Despite the essentially peaceful lives most of us lead most of the time, killing is programmed into the human brain.

This is because, as with most animals, individuals in the natural world must be able to defend themselves and their offspring.

Moreover, carnivores must kill other living creatures for food.

These behaviours are hardwired in the brain, not in an area where consciousness resides but instead deep in the core of the brain where other powerful impulses and automatic life-sustaining behaviours (feeding, thirst, and sex) are programmed.

Each of these behaviours, just like the complex rage behaviour, is automatic once triggered. The question is, what triggers this deadly switch for violence and killing?

The power of rage gives a petite woman strength to lift a car off the ground to free a trapped child. It is the stuff that drives a US Marine, 180 degrees against all normal instinct, to run into a hail of bullets to save a comrade in jeopardy.

But sometimes this automatic lifesaving rage reflex embedded in our brain by evolution clashes against the modern world. “I just snapped,” the remorseful man confesses tearfully after having strangled his girlfriend in a fit of rage. Rage can ignite a crowd, resulting in sudden mob violence. The triggers can be small or large, individual or collective. The results can be devastating.

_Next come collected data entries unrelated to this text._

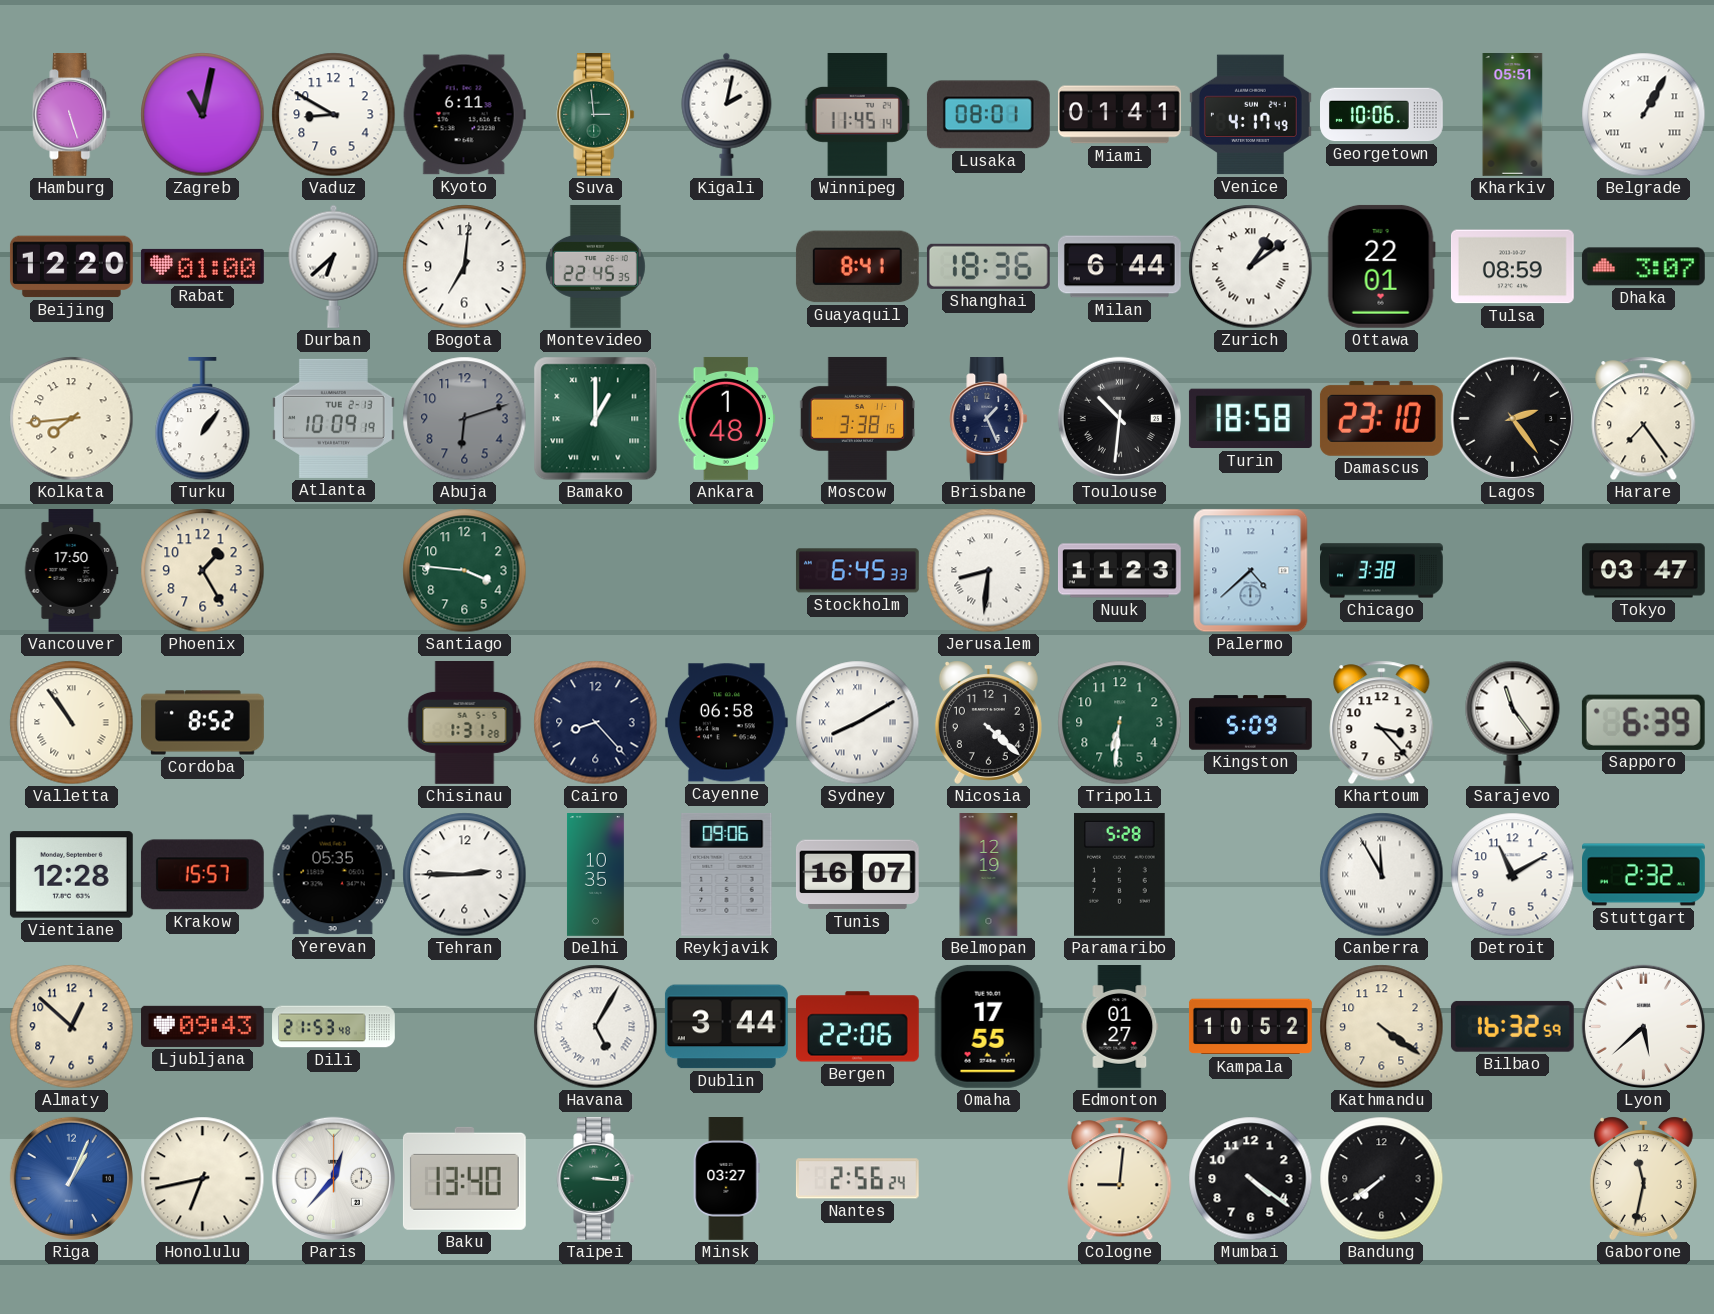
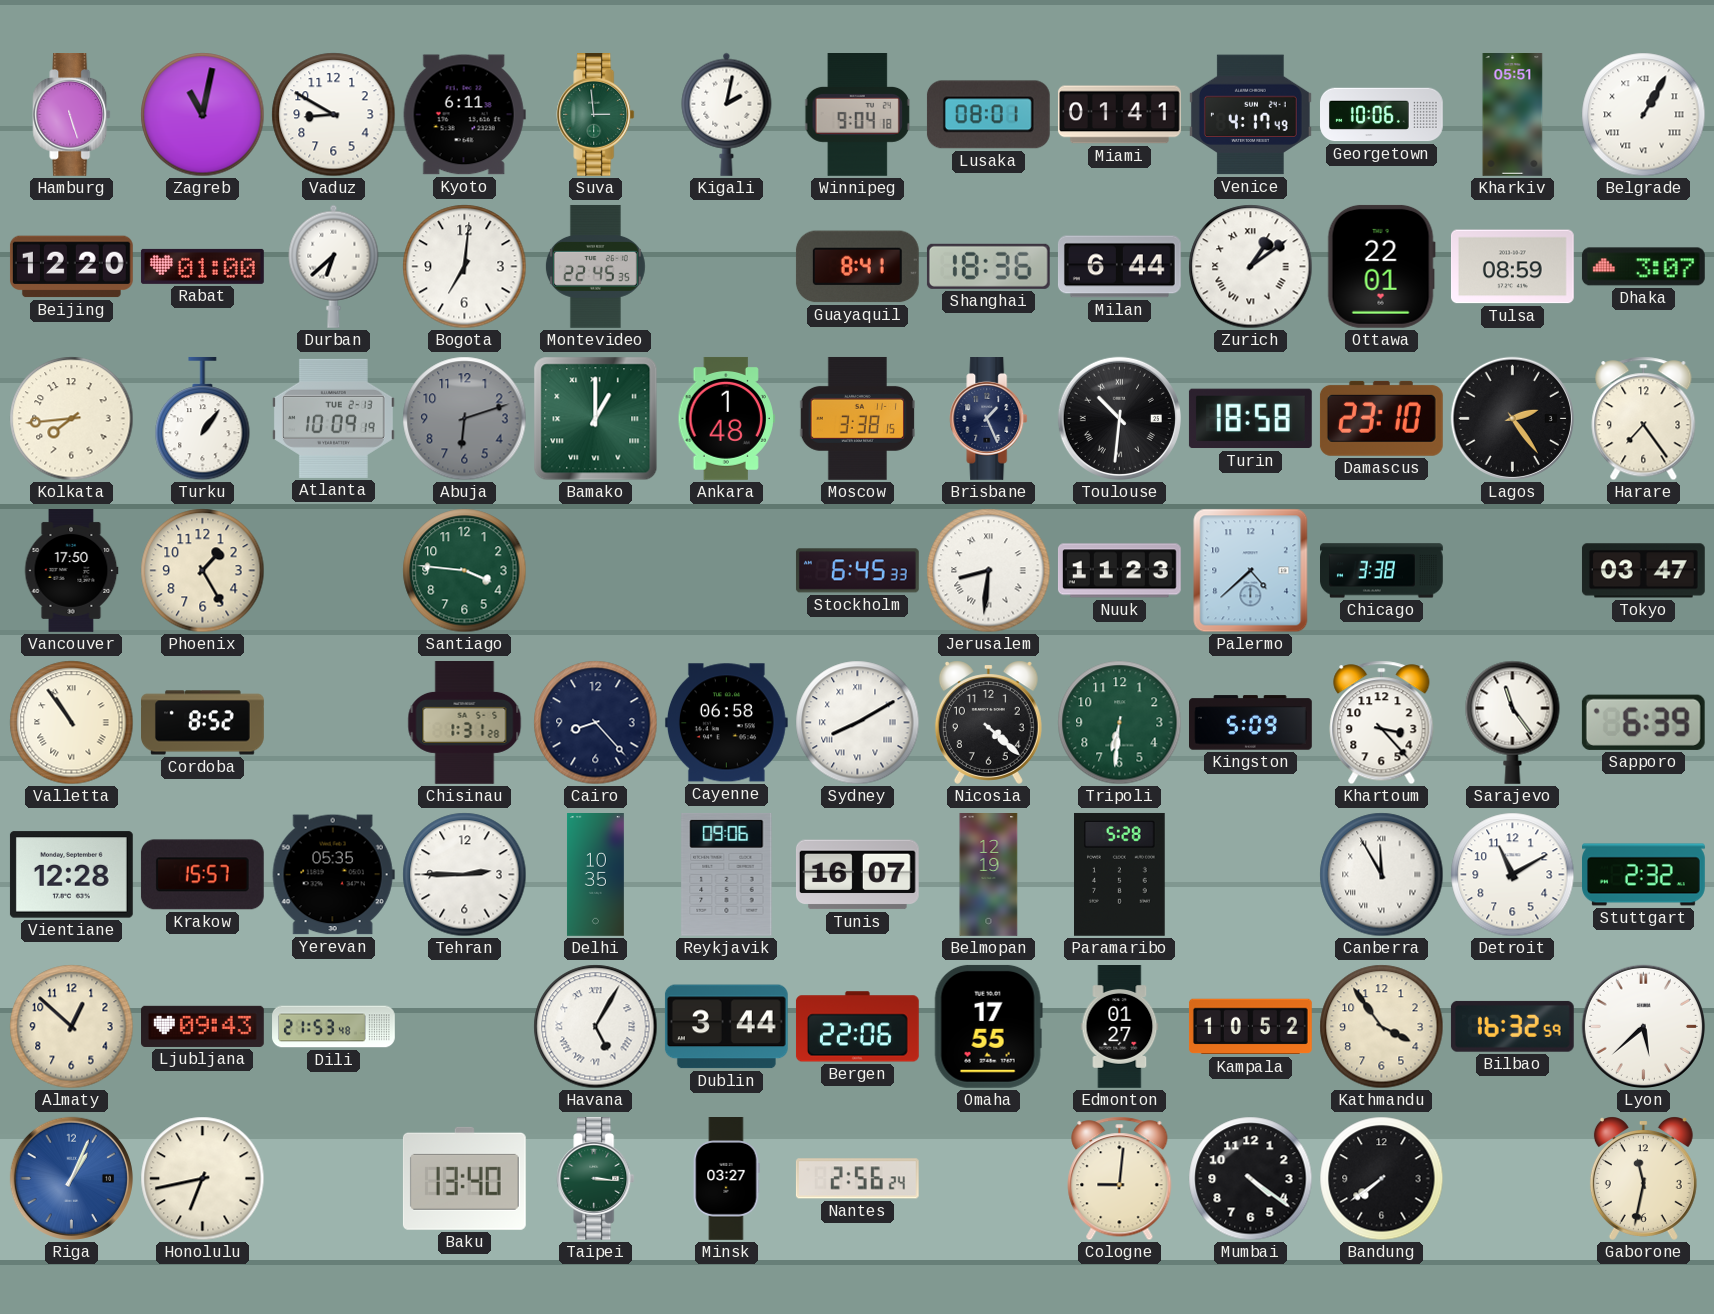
Winnipeg: 11:45 -> 9:04
Kathmandu: 4:21 -> 3:54
Paris: 12:37 -> none
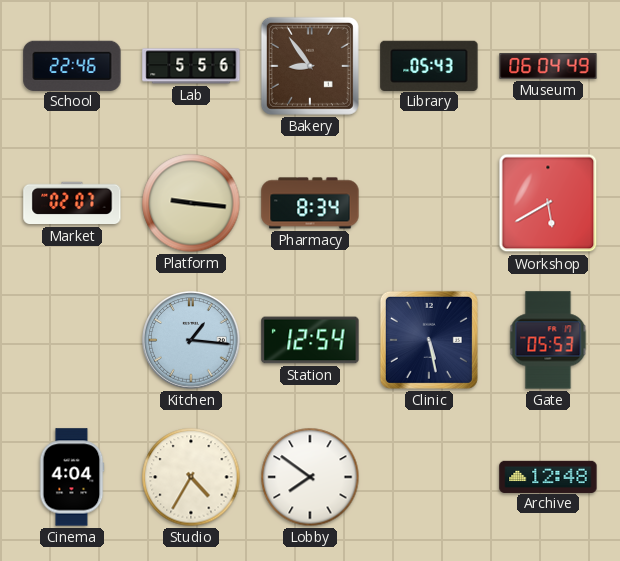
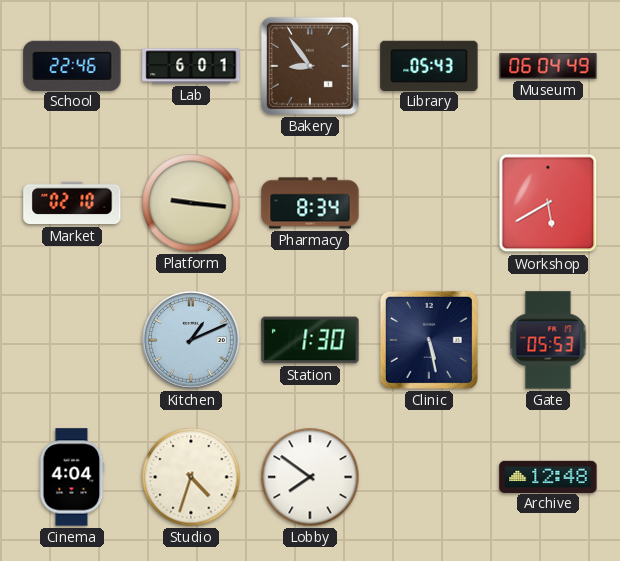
Lab: 5:56 -> 6:01
Market: 02:07 -> 02:10
Kitchen: 1:16 -> 1:11
Station: 12:54 -> 1:30
Studio: 4:35 -> 4:33
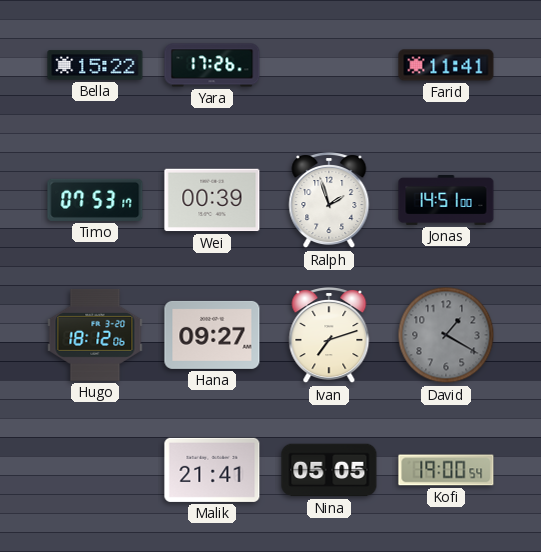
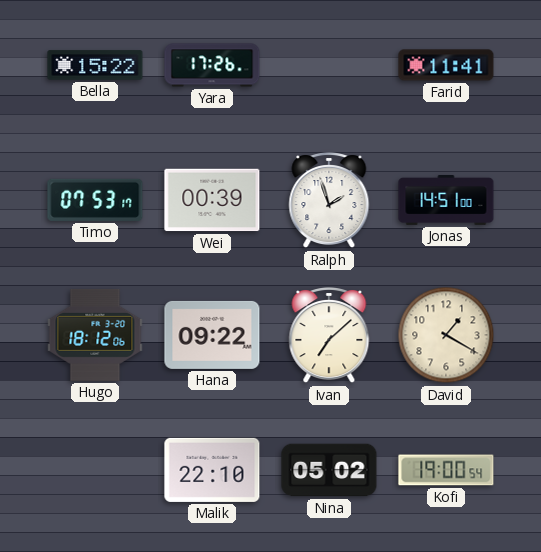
Hana: 09:27 -> 09:22
Ivan: 7:12 -> 7:08
David dial: grey -> cream
Malik: 21:41 -> 22:10
Nina: 05:05 -> 05:02
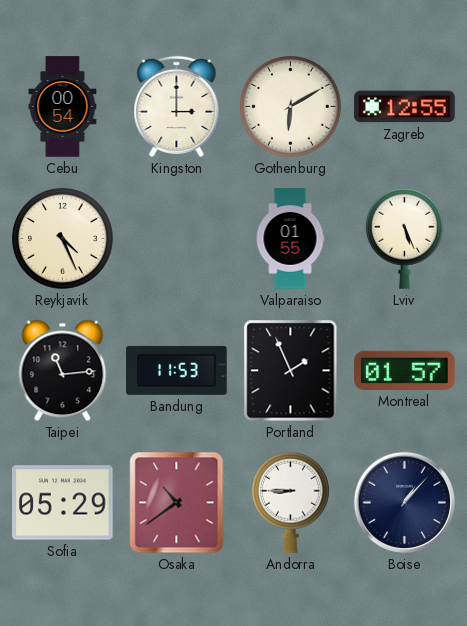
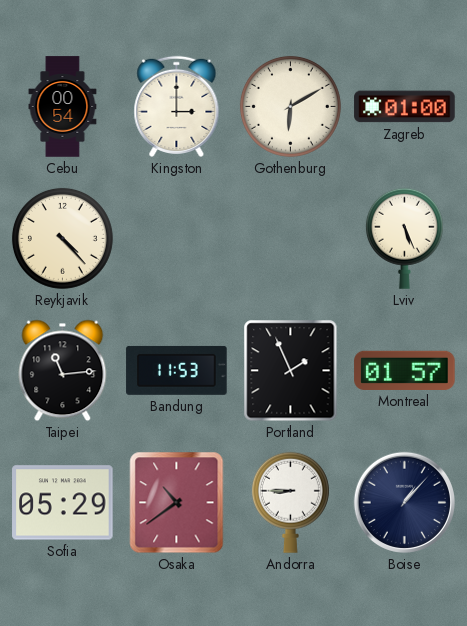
Zagreb: 12:55 -> 01:00
Reykjavik: 4:26 -> 4:23
Valparaiso: 01:55 -> none
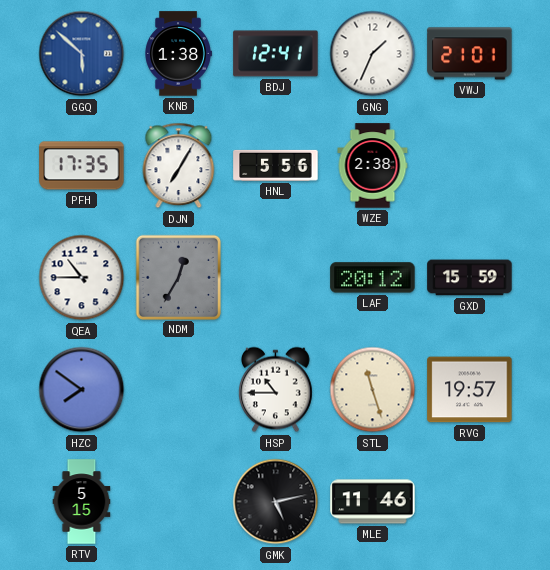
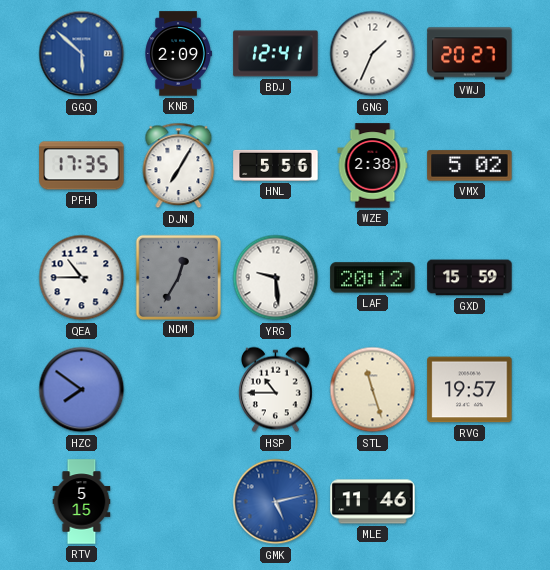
KNB: 1:38 -> 2:09
VWJ: 21:01 -> 20:27
VMX: none -> 5:02
YRG: none -> 9:29
GMK dial: black -> blue
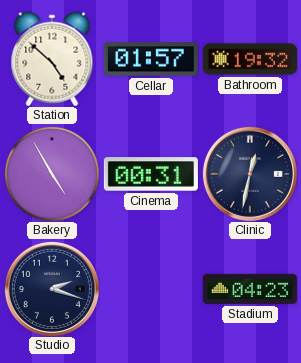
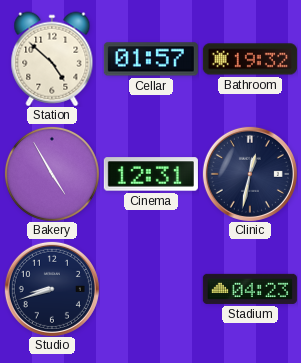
Cinema: 00:31 -> 12:31
Studio: 2:18 -> 8:42
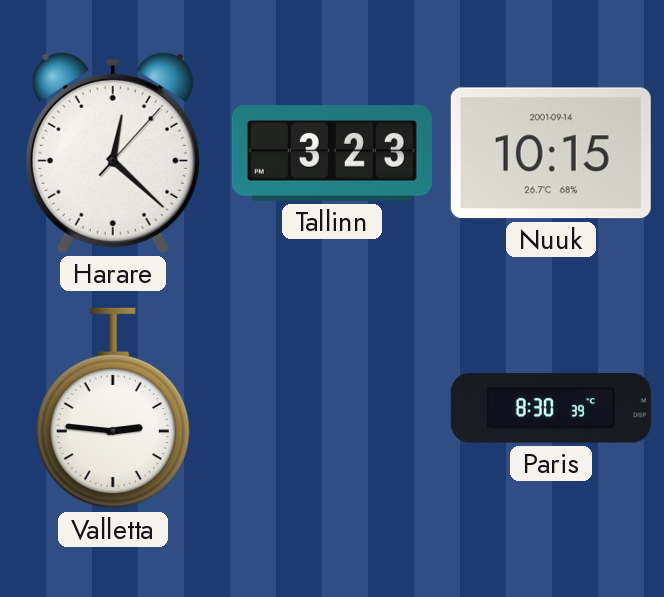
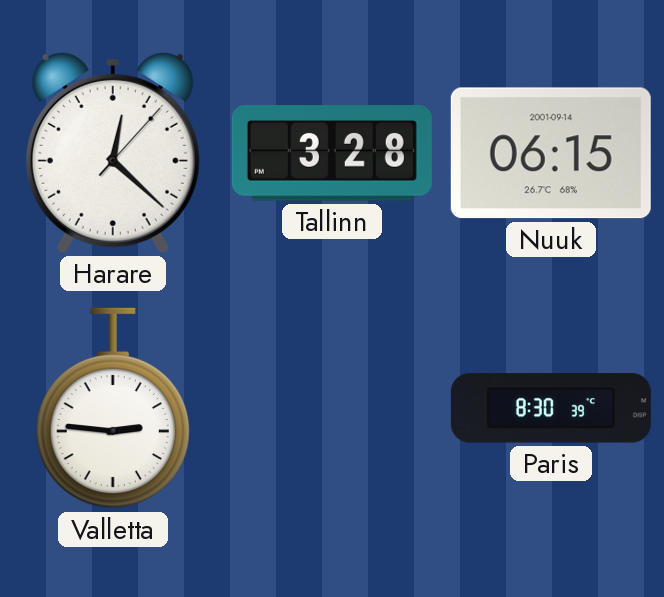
Tallinn: 3:23 -> 3:28
Nuuk: 10:15 -> 06:15
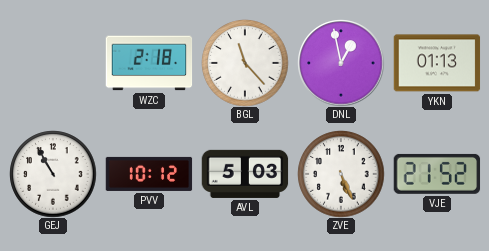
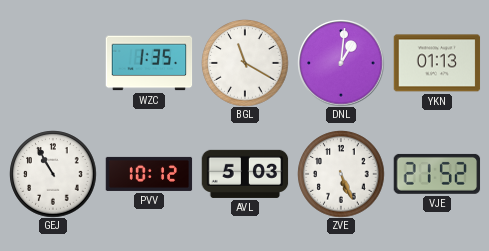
WZC: 2:18 -> 1:35
BGL: 11:23 -> 11:20
DNL: 12:58 -> 1:01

Hong Kong riotGetty Images/Lam Yik FeiRioters throw bricks at police in Mong Kok district of Hong Kong on February 9, 2016.

We tend to ignore this subject of snapping violently not only because we have become numbed to it but because this hostile behaviour is so disconcerting. On a societal and personal level, we are all too familiar with this seemingly irrational rage response. No matter where you live, the daily papers and news media are filled with similar instances where “normal” law-abiding individuals with no history of violence suddenly “snap” and attack violently. Often the rage is triggered inexplicably by the slightest provocation. There are countless horrific examples from the national news.

This rage response is not exclusive to men or to women, or to the aged or young. It is inexcusable and perplexing, but not incomprehensible. These incidents of snapping in rage merely seem incomprehensible because we have become numbed to them and we avoid the subject.

Psychopathic homicides, which are driven by mental illness, grab attention because these acts are rare. The commonplace blind rage attacks between spouses, coworkers, and complete strangers are the cause of far more aggression and violence than that caused by the mentally ill or psychopathic killer.

On a certain level we would rather dismiss snapping as pathology, but such thinking is wrong.